▽
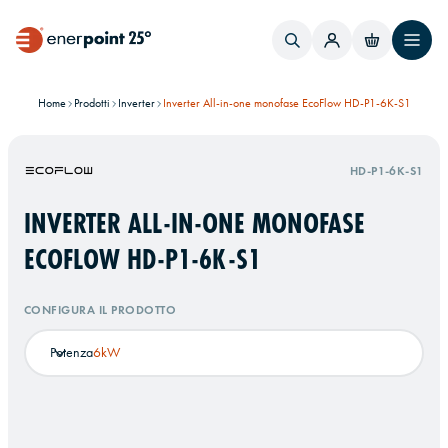
Home
Prodotti
Inverter
Inverter All-in-one monofase EcoFlow HD-P1-6K-S1
HD-P1-6K-S1
INVERTER ALL-IN-ONE MONOFASE
ECOFLOW HD-P1-6K-S1
CONFIGURA IL PRODOTTO
Potenza
6kW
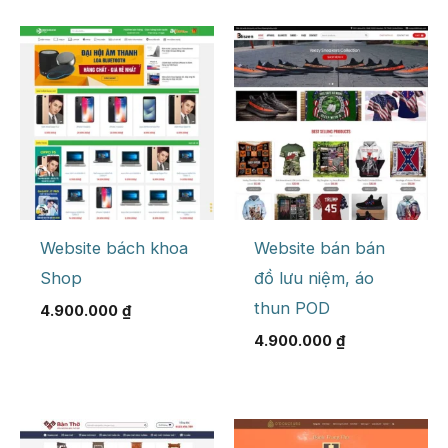
Website bách khoa
Website bán bán
Shop
đồ lưu niệm, áo
thun POD
4.900.000
₫
4.900.000
₫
△
* [Required work]: When you give the entries again, keep them exact and omit any picture they contain.

* [Answer for the task]:
Home
Prodotti
Inverter
Inverter All-in-one monofase EcoFlow HD-P1-6K-S1
HD-P1-6K-S1
INVERTER ALL-IN-ONE MONOFASE
ECOFLOW HD-P1-6K-S1
CONFIGURA IL PRODOTTO
Potenza
6kW
Website bách khoa
Website bán bán
Shop
đồ lưu niệm, áo
thun POD
4.900.000
₫
4.900.000
₫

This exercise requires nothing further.